◆ Goal of the exercise ◆
How many lines in the data below have the string "each"? Reply with the number alone.

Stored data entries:

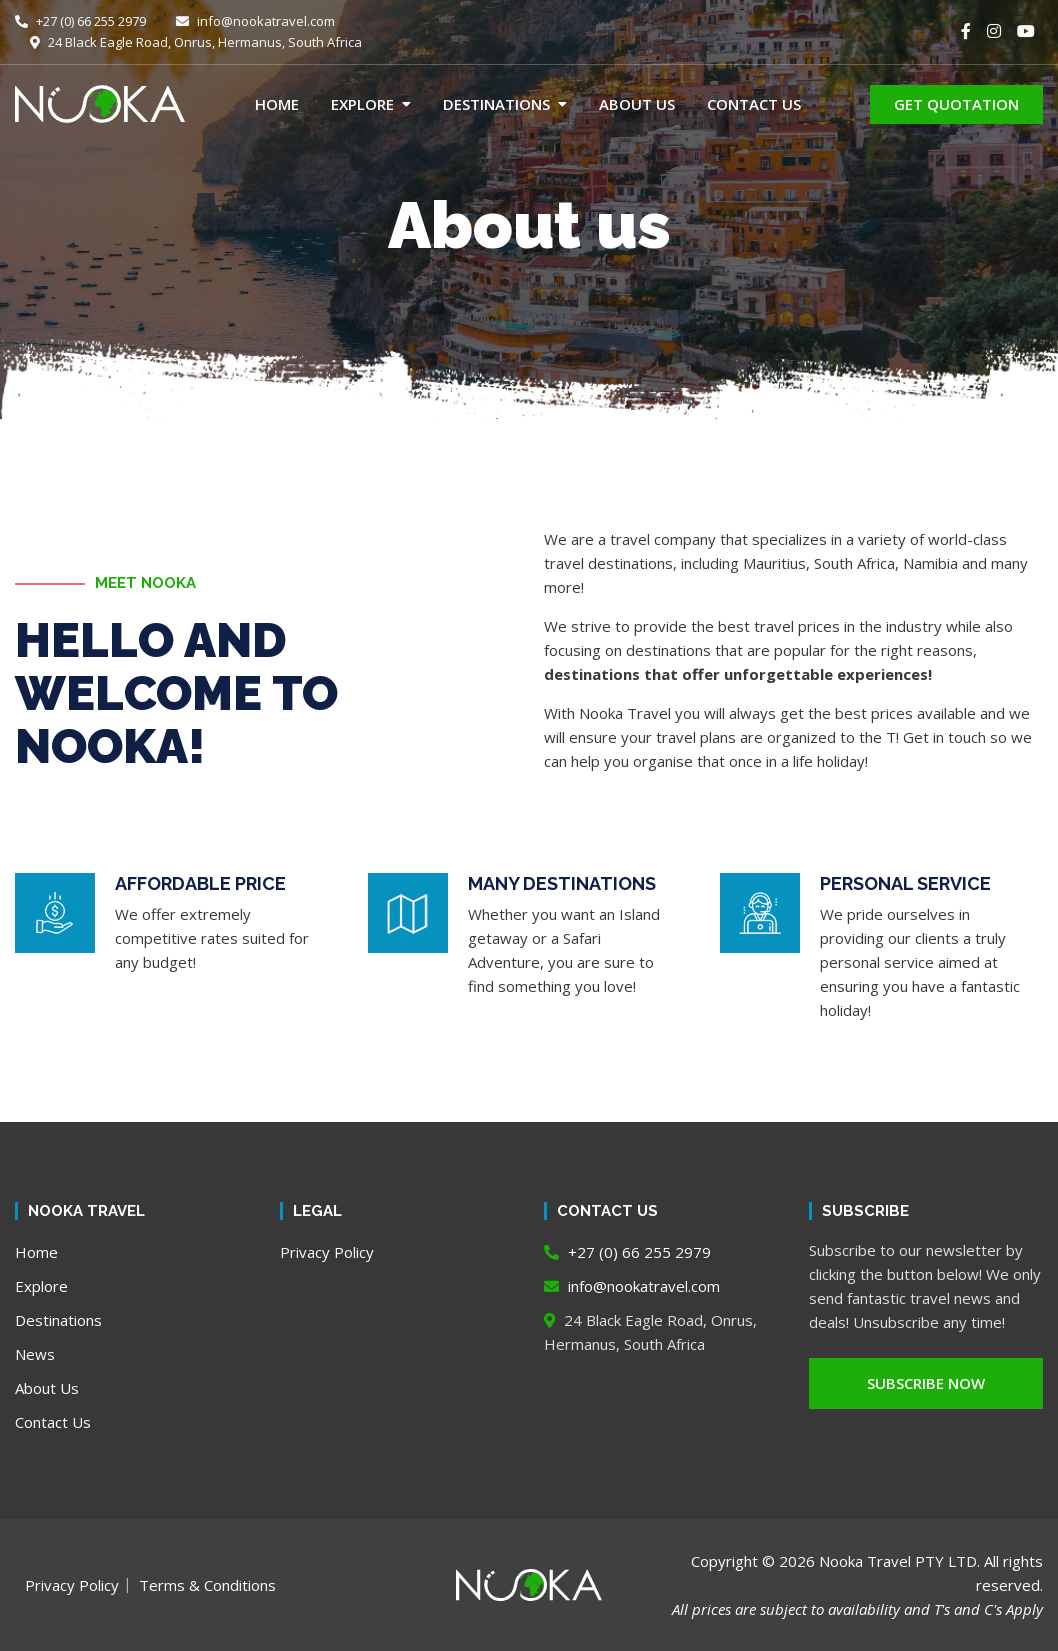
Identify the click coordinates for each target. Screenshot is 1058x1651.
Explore (362, 104)
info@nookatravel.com (255, 21)
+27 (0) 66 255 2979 (80, 21)
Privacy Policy (327, 1252)
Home (277, 104)
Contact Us (754, 104)
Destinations (496, 104)
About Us (637, 104)
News (35, 1354)
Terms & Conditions (207, 1585)
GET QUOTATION (956, 104)
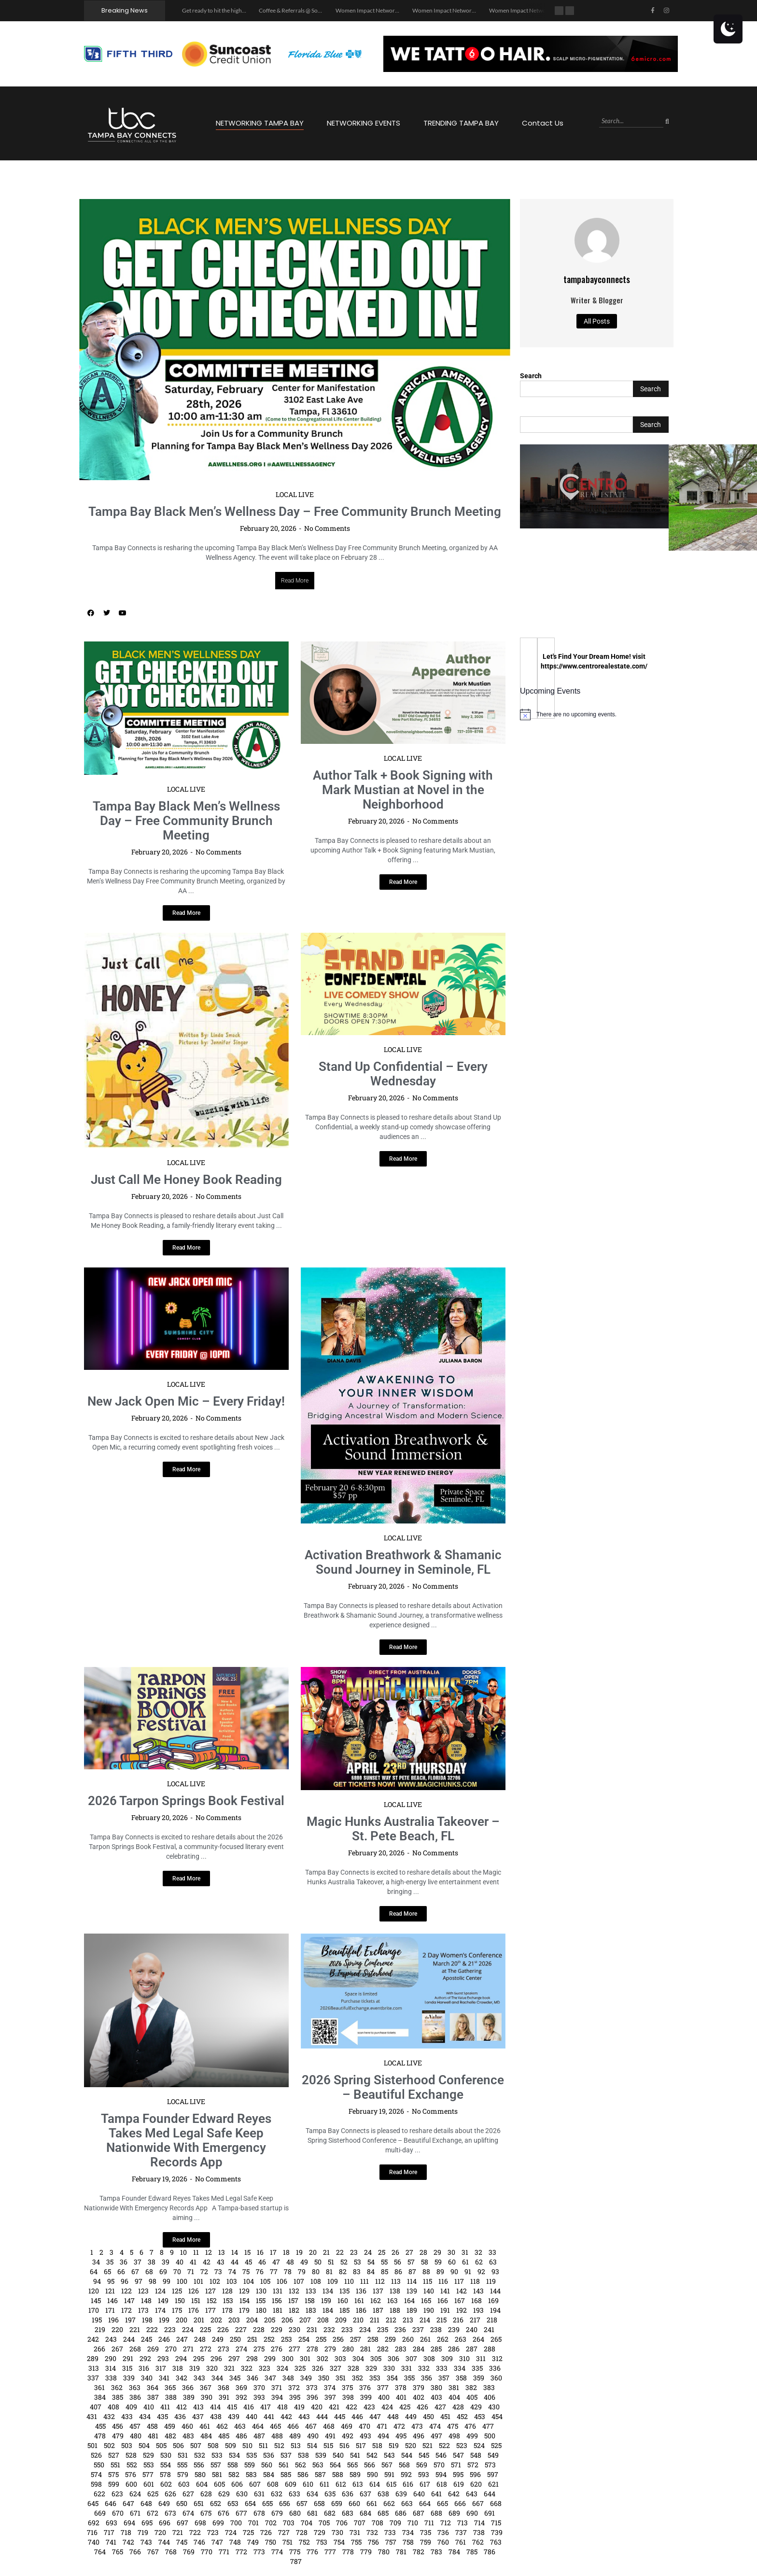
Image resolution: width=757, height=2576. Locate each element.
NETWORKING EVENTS (363, 123)
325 (300, 2368)
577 (148, 2474)
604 (202, 2484)
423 (369, 2406)
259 (390, 2339)
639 (401, 2493)
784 (454, 2551)
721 (177, 2532)
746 (199, 2542)
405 (471, 2397)
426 (422, 2406)
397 (330, 2397)
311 (481, 2358)
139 (412, 2290)
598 (96, 2484)
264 (478, 2339)
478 (100, 2435)
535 (251, 2455)
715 (496, 2522)
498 (454, 2435)
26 (395, 2252)
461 (204, 2426)
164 (409, 2300)
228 (259, 2329)
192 (461, 2310)
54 (371, 2261)
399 (366, 2397)
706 (342, 2522)
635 (330, 2493)
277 (294, 2348)
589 (355, 2474)
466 (293, 2426)
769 (189, 2551)
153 (228, 2300)
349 (306, 2377)
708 (377, 2522)
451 (445, 2416)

◆ Output of the exercise ◆
2